They descended to one of the landing-places at the foot of the Pont Notre Dame, and found the boat lying there, into which the student assisted his companion, and then, with a few strokes of his powerful arm, reached the boat-mill. There was a light in the chamber, and the instant they touched the lighter Benoit and his wife appeared with a flambeau, and broke forth into exclamations of joy at the return of Louise.
In two minutes more the party were assembled in the room, to which the reader has been already introduced. Bathilde bustled about, with her usual good-tempered activity, to place the repast on the table; and when all this was settled, she opened the door of the stove, to let its warm light stream out over the room; and they then took their places.
‘I need not make a secret of my mission, mademoiselle,’ said Philippe, when they were seated; ‘for I presume there is nothing you would wish to conceal from our friends.’
‘Because if there is, you know, Louise,’ said Benoit in continuation, ‘Bathilde and I will——’
‘Pray stop, mon ami,’ interrupted Louise; ‘what can I wish to keep from you—you, who know everything, and have been so kind to me? Well, monsieur?’ she added, looking anxiously at Philippe.
‘You know this writing,’ observed Philippe, as he handed her a small packet sealed, and bearing an address.
Louise tremblingly took the parcel and looked at the superscription. As she recognised it, she uttered a low cry of astonishment.
‘It is indeed his,’ she exclaimed, as she bowed her head down, and allowed the parcel to drop in her lap. The next minute her tears were falling quickly after one another upon it.
Bathilde took her hand kindly and pressed it as they watched her grief in silence, which Philippe Glazer was the first to break.

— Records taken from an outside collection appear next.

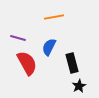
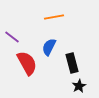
purple line: moved 6 px left, 1 px up; rotated 21 degrees clockwise
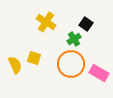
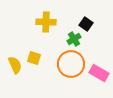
yellow cross: rotated 30 degrees counterclockwise
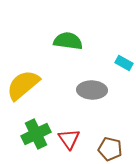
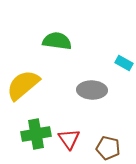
green semicircle: moved 11 px left
green cross: rotated 16 degrees clockwise
brown pentagon: moved 2 px left, 1 px up
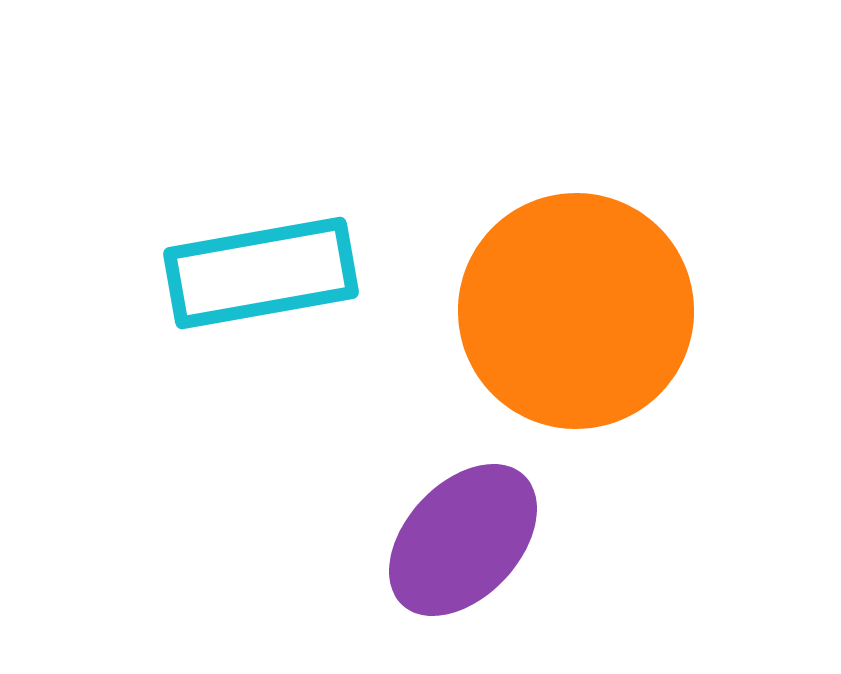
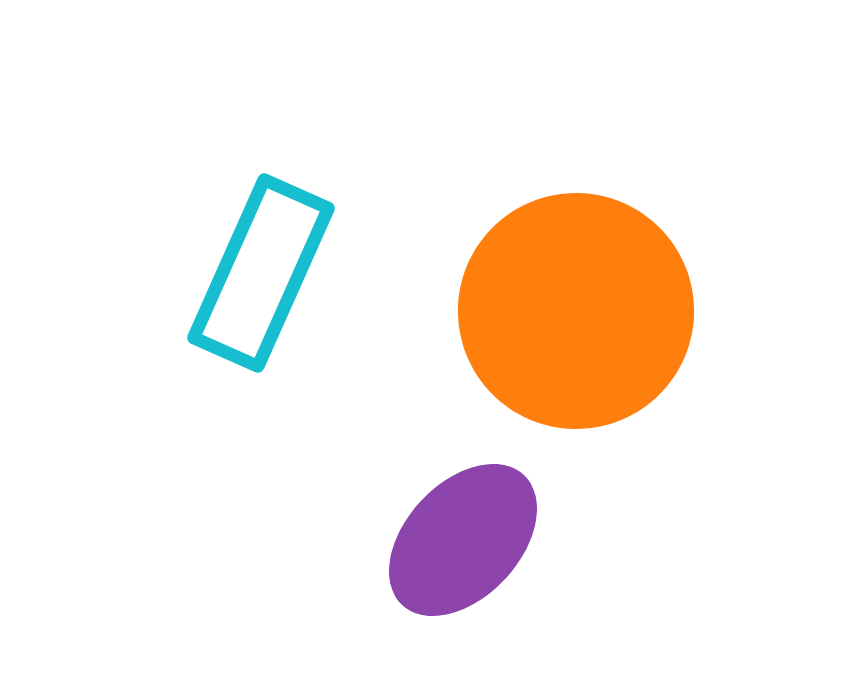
cyan rectangle: rotated 56 degrees counterclockwise
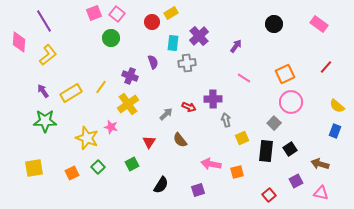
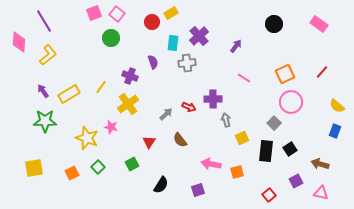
red line at (326, 67): moved 4 px left, 5 px down
yellow rectangle at (71, 93): moved 2 px left, 1 px down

‘I found that in Monsieur de Sainte-Croix’s escritoire,’ he said; ‘one of the few things that Desgrais did not seize upon. I told him it was mine, for I saw what they had discovered made mischief enough, and I did not care to have it extended. It was only to-night I discovered by chance that you were with Benoit and his wife.’
Tearfully, and with hesitating hands, Louise opened the packet, and produced from its folds a document drawn up evidently in legal style, and a small note, which she handed to Philippe.
‘Read it, monsieur,’ she said; ‘I cannot. How long it is since I have seen that writing! I used to wait day after day for some message from him, to show that I was not forgotten—if it had been but one line—until my heart was sick with the vain expectation. And now it has come; and—he is dead.’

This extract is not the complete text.